- [About this exercise] Scan the entries below and return each line that contains "Marrone".

- [Source material]
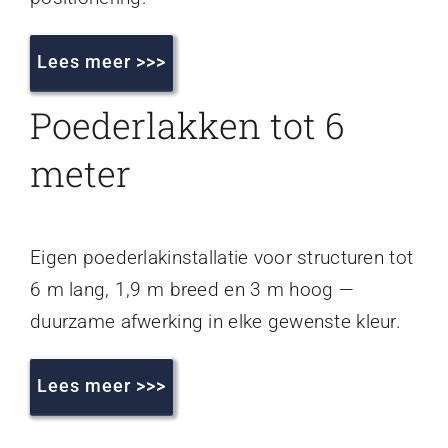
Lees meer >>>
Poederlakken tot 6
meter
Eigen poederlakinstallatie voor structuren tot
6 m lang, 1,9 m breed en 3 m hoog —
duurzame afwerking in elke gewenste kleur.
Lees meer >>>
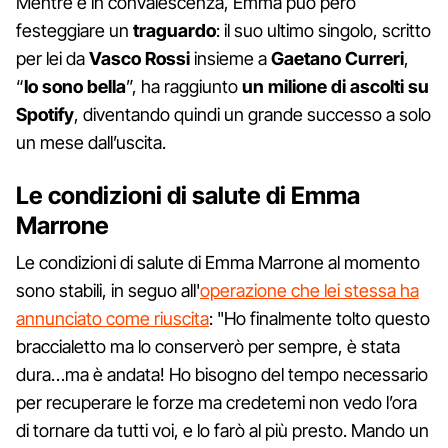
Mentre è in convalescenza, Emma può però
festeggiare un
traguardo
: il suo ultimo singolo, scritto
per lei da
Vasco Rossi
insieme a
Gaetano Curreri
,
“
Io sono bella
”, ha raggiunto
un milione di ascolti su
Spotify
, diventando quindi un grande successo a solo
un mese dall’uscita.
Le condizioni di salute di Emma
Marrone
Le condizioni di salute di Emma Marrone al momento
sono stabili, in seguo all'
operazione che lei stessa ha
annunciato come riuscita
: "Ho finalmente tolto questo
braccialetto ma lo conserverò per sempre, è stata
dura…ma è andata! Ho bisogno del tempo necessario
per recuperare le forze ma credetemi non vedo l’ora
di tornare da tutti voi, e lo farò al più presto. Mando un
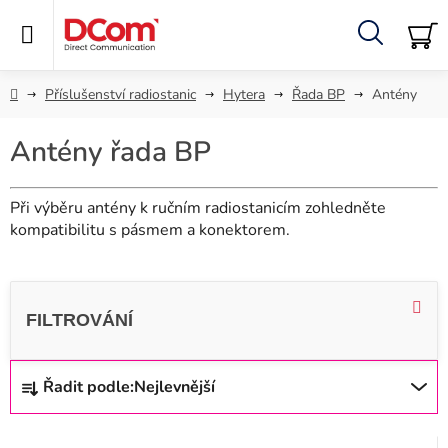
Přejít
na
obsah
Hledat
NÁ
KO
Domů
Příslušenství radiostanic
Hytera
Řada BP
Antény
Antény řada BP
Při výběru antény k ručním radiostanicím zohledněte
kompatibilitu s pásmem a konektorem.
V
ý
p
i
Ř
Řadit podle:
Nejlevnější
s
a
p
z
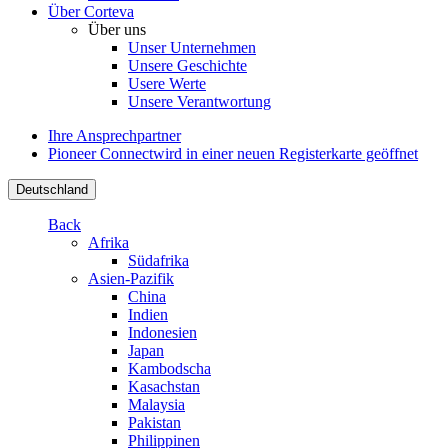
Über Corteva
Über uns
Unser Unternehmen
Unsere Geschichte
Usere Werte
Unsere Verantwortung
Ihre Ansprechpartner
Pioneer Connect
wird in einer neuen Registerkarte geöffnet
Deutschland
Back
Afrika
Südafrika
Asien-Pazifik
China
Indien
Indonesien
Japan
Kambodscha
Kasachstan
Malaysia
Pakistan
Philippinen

...

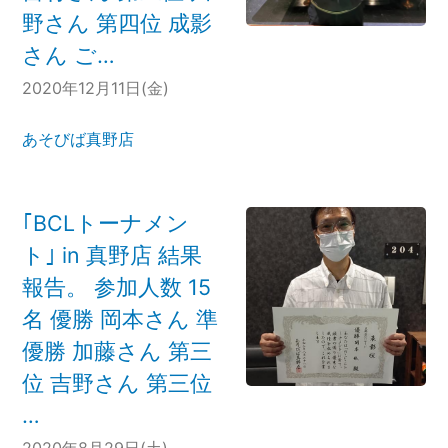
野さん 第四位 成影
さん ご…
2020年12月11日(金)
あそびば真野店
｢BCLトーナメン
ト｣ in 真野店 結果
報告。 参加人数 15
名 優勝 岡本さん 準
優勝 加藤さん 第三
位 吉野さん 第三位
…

- [Completed exercise]
Marrone
Le condizioni di salute di Emma Marrone al momento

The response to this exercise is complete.